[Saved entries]
+ + +
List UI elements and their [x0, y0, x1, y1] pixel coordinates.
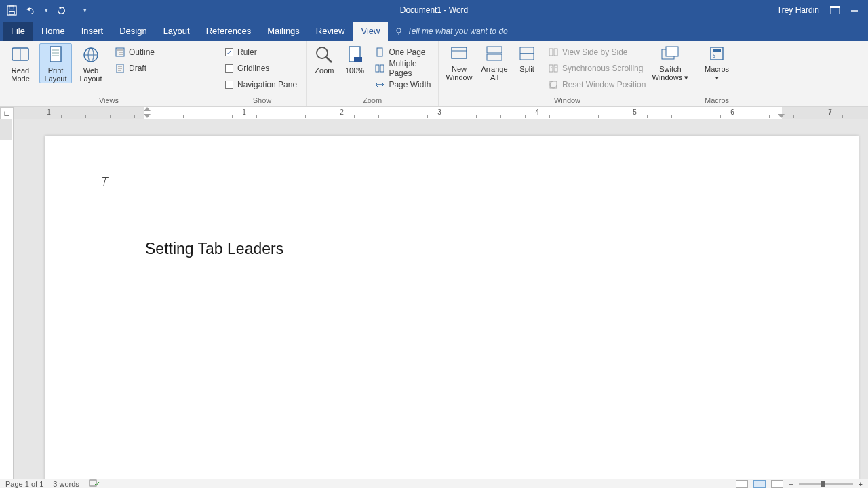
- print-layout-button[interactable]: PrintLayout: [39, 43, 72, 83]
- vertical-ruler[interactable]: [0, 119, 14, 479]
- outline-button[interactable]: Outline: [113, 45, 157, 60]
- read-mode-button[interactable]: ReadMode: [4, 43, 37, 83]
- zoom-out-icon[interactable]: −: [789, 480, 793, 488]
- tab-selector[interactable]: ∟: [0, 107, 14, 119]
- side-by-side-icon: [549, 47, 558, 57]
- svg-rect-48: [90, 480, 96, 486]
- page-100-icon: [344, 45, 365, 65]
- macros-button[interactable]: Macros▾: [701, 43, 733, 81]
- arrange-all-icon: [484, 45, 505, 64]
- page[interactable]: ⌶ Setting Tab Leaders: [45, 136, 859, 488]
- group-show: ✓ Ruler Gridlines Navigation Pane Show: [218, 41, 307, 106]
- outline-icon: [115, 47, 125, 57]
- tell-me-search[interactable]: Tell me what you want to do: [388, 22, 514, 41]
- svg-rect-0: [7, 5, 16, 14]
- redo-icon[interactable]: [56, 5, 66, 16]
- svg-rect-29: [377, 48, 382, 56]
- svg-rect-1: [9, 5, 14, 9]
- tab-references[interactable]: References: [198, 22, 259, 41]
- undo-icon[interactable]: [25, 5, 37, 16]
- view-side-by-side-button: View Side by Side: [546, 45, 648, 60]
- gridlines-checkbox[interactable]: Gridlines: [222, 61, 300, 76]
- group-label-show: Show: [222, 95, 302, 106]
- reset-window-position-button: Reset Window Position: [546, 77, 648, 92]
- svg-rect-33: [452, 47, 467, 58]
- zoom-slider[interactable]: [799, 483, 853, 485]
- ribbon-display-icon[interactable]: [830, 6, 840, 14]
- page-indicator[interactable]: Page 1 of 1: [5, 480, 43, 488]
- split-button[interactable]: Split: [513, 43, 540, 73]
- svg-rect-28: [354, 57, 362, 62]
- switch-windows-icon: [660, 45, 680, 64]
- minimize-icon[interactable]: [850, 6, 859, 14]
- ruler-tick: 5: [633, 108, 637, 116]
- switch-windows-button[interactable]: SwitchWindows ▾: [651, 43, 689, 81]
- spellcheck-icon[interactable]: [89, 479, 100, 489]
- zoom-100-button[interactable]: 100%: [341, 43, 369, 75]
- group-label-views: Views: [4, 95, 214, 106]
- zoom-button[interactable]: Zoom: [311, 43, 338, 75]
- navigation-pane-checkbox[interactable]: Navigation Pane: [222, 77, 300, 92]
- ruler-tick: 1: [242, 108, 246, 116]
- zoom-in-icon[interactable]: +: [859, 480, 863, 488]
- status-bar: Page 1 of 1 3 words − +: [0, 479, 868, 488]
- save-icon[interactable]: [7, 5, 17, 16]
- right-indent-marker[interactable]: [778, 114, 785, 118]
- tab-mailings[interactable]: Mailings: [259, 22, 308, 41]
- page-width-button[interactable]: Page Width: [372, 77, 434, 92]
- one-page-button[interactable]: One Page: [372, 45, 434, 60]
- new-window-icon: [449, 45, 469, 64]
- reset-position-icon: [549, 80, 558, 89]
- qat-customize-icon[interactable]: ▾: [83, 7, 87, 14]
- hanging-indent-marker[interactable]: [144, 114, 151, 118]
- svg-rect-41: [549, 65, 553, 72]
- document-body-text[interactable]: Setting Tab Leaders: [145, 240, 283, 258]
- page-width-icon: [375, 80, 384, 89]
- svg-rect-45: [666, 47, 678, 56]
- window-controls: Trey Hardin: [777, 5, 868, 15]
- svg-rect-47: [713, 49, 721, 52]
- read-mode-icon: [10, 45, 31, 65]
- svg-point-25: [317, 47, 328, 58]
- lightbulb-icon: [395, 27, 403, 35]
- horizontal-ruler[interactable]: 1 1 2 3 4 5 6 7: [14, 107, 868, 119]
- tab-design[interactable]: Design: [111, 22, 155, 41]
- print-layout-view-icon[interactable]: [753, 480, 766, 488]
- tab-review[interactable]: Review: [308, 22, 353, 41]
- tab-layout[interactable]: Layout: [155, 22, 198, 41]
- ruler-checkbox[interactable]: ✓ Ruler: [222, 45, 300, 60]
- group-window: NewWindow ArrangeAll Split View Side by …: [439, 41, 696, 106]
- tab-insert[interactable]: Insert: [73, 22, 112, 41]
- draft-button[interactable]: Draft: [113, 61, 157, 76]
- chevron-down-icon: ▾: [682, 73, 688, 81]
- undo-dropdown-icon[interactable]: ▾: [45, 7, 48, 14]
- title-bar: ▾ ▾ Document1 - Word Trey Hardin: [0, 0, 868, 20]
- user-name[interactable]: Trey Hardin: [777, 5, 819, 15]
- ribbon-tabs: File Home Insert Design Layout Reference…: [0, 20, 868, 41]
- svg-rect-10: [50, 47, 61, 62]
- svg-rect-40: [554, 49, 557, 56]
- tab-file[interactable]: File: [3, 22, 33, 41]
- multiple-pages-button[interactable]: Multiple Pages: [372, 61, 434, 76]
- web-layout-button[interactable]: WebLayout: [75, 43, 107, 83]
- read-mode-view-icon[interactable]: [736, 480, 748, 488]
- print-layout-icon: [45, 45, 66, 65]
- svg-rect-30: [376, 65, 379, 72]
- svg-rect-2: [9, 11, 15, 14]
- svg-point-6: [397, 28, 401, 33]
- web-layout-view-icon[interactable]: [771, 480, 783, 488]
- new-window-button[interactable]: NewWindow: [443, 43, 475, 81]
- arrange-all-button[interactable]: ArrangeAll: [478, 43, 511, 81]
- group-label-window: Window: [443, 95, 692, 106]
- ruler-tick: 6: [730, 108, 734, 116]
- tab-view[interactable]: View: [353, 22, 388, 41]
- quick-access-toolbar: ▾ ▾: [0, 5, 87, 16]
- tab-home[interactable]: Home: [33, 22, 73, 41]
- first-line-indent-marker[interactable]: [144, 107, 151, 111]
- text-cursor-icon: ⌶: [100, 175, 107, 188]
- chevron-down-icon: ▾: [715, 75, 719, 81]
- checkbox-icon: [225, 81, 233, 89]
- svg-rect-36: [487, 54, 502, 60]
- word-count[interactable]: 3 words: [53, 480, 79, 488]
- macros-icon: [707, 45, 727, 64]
+ + +
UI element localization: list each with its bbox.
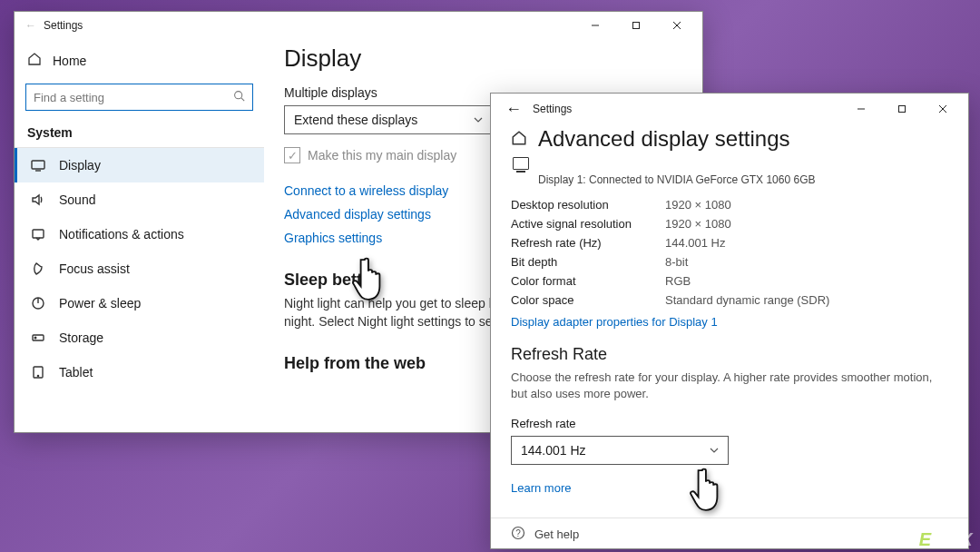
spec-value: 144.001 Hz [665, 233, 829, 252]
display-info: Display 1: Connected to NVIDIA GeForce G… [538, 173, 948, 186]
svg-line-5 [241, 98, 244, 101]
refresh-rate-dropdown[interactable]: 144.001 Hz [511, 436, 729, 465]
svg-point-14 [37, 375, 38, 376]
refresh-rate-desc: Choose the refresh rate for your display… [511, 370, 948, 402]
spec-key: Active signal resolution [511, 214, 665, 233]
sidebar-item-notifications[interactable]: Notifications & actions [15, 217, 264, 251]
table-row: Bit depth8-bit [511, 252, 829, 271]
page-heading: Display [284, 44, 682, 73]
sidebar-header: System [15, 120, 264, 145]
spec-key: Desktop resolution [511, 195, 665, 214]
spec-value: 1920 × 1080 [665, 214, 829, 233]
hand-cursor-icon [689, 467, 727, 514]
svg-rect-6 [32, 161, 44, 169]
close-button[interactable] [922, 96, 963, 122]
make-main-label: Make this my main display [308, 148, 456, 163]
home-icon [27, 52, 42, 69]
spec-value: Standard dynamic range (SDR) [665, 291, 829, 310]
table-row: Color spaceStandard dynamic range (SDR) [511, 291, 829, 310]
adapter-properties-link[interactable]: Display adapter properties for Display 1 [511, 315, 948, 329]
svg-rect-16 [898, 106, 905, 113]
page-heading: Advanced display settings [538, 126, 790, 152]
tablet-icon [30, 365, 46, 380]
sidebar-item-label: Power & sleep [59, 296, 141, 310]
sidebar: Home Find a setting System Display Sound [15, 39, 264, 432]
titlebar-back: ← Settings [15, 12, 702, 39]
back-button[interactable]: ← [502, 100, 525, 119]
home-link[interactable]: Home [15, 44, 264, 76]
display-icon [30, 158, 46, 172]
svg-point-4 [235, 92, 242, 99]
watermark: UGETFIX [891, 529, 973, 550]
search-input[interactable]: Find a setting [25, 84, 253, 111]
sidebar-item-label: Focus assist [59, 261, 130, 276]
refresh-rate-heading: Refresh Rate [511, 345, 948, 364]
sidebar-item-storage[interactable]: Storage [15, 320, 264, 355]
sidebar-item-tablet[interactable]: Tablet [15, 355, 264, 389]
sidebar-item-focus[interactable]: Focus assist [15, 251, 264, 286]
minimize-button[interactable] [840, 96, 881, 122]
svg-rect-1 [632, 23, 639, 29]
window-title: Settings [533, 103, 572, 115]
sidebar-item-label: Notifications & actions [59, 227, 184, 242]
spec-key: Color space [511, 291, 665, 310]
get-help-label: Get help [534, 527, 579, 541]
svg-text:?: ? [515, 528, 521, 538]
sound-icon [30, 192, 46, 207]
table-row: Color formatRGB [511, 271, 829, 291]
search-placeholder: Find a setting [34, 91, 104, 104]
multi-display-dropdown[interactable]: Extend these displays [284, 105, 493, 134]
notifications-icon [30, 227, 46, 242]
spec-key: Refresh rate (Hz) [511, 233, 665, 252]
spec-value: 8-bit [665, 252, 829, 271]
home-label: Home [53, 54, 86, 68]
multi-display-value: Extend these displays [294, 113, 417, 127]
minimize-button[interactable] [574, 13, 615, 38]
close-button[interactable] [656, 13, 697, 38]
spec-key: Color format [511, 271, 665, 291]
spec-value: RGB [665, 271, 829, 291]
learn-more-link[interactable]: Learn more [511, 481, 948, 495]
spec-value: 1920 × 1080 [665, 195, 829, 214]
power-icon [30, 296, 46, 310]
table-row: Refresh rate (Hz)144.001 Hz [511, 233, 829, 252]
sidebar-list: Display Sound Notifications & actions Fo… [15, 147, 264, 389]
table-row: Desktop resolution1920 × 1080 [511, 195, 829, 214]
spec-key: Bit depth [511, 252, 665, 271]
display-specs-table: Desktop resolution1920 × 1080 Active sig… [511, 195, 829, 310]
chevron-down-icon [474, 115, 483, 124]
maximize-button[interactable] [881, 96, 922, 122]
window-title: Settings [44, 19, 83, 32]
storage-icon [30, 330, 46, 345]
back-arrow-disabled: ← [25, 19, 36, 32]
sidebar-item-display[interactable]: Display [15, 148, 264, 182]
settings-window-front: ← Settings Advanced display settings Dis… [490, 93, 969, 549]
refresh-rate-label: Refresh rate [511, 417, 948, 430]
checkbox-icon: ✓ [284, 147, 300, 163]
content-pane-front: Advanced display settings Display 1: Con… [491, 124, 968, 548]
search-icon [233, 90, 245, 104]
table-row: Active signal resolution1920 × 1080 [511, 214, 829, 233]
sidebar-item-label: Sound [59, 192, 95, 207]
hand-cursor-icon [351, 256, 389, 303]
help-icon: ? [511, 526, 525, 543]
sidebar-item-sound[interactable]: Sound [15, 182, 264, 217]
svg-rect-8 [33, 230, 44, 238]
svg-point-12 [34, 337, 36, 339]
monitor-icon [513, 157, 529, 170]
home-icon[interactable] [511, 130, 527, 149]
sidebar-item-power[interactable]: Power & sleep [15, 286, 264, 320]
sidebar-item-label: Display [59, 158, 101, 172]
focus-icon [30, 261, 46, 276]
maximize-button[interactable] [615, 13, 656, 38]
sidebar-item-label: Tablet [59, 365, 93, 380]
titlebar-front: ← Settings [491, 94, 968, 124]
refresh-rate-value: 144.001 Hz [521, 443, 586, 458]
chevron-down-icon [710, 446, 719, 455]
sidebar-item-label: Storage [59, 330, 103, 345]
+ + +
**Exercise directions**.
Look through the entries for the string "undo". Every line that has it belongs in the answer.

**The answer**.
- undo-icon[interactable]: [25, 5, 37, 16]
- undo-dropdown-icon[interactable]: ▾: [45, 7, 48, 14]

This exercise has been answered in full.